Desolvation gas flow:

1000 L/Hr

Source temp.:

120 °C

Reference mass:

Leucine enkephalin [M+H]+=556.2766

Acquisition range:

50 to 1200 m/z

Acquisition rate:

4 spectra/s

Low CE:

4 eV

High CE ramp:

10 to 45 eV

Results and Discussion

The aim of these case studies is to show how a user can get from injection of a sample to submission of an accurate report in a fast, efficient, systematic, and reproducible way using the workflows, views, and filters in UNIFI. This type of data collection, processing, and review is described in a previously published technical note2 by the same authors.

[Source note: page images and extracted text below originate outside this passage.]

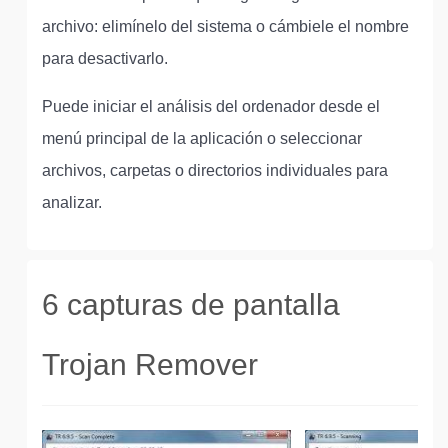
archivo: elimínelo del sistema o cámbiele el nombre
para desactivarlo.
Puede iniciar el análisis del ordenador desde el
menú principal de la aplicación o seleccionar
archivos, carpetas o directorios individuales para
analizar.
6 capturas de pantalla
Trojan Remover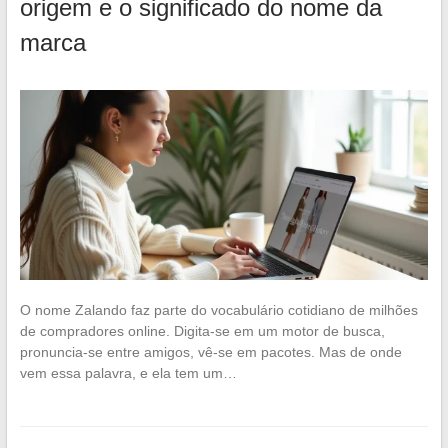
origem e o significado do nome da
marca
O nome Zalando faz parte do vocabulário cotidiano de milhões
de compradores online. Digita-se em um motor de busca,
pronuncia-se entre amigos, vê-se em pacotes. Mas de onde
vem essa palavra, e ela tem um…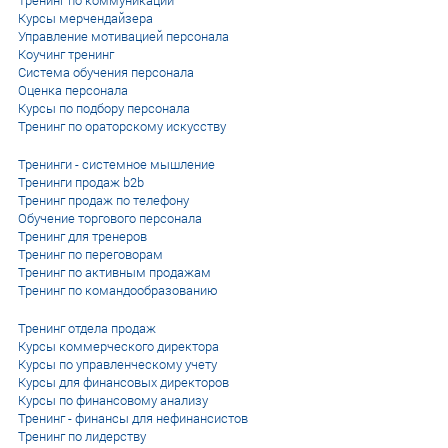
Тренинг по коммуникации
Курсы мерчендайзера
Управление мотивацией персонала
Коучинг тренинг
Система обучения персонала
Оценка персонала
Курсы по подбору персонала
Тренинг по ораторскому искусству
Тренинги - системное мышление
Тренинги продаж b2b
Тренинг продаж по телефону
Обучение торгового персонала
Тренинг для тренеров
Тренинг по переговорам
Тренинг по активным продажам
Тренинг по командообразованию
Тренинг отдела продаж
Курсы коммерческого директора
Курсы по управленческому учету
Курсы для финансовых директоров
Курсы по финансовому анализу
Тренинг - финансы для нефинансистов
Тренинг по лидерству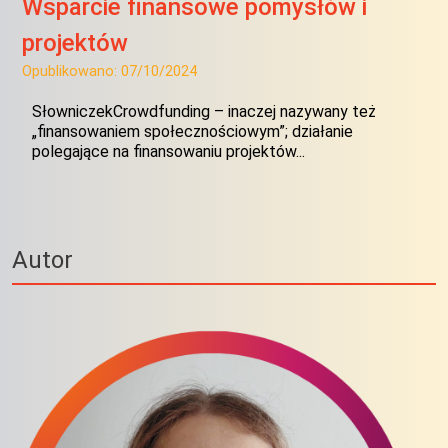
Wsparcie finansowe pomysłów i
projektów
Opublikowano:
07/10/2024
SłowniczekCrowdfunding – inaczej nazywany też
„finansowaniem społecznościowym”; działanie
polegające na finansowaniu projektów...
Autor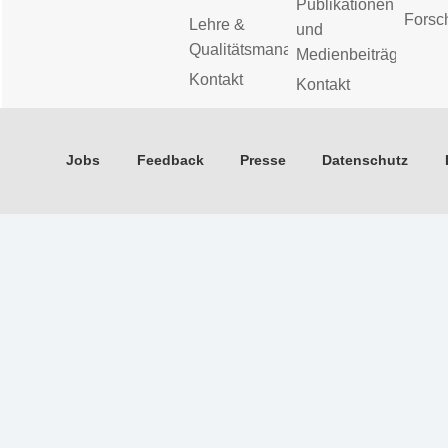
Publikationen
Forsc
Lehre &
und
Qualitätsmanagement
Medienbeiträge
Kontakt
Kontakt
Jobs
Feedback
Presse
Datenschutz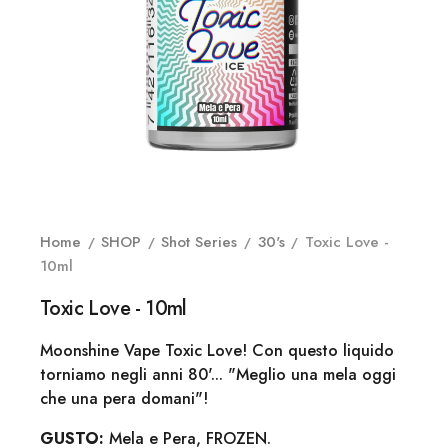
Home
SHOP
Shot Series
30's
Toxic Love -
10ml
Toxic Love - 10ml
Moonshine Vape Toxic Love! Con questo liquido
torniamo negli anni 80'... "Meglio una mela oggi
che una pera domani"!
GUSTO:
Mela e Pera, FROZEN.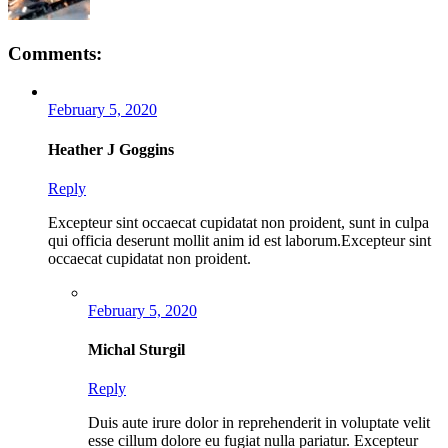
Comments:
February 5, 2020
Heather J Goggins
Reply
Excepteur sint occaecat cupidatat non proident, sunt in culpa
qui officia deserunt mollit anim id est laborum.Excepteur sint
occaecat cupidatat non proident.
February 5, 2020
Michal Sturgil
Reply
Duis aute irure dolor in reprehenderit in voluptate velit
esse cillum dolore eu fugiat nulla pariatur. Excepteur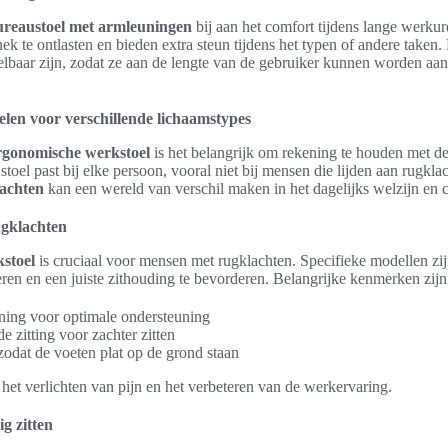
ureaustoel met armleuningen
bij aan het comfort tijdens lange werku
k te ontlasten en bieden extra steun tijdens het typen of andere taken. 
elbaar zijn, zodat ze aan de lengte van de gebruiker kunnen worden aa
len voor verschillende lichaamstypes
rgonomische werkstoel
is het belangrijk om rekening te houden met de
stoel past bij elke persoon, vooral niet bij mensen die lijden aan rugkla
lachten
kan een wereld van verschil maken in het dagelijks welzijn en 
ugklachten
stoel
is cruciaal voor mensen met rugklachten. Specifieke modellen z
eren en een juiste zithouding te bevorderen. Belangrijke kenmerken zijn
uning voor optimale ondersteuning
e zitting voor zachter zitten
zodat de voeten plat op de grond staan
 het verlichten van pijn en het verbeteren van de werkervaring.
g zitten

Case Study 1: Qualitative pesticide screening of a dried cherry sample using HRMS

A sample was submitted for analysis using the Waters Pesticide Screening Application Solution (PSAS) with UNIFI to evaluate the performance of the system for qualitative pesticide screening. Criteria used to assess the performance of the system were the false positive and false negative rates, as well as the ease and speed of data review. In addition to providing details of the sample preparation technique used, the collaborators provided a list of the compounds that were previously detected using a tandem quadrupole LC-MS/MS prior to sample submission to Waters. See Table 1 for details of those compounds.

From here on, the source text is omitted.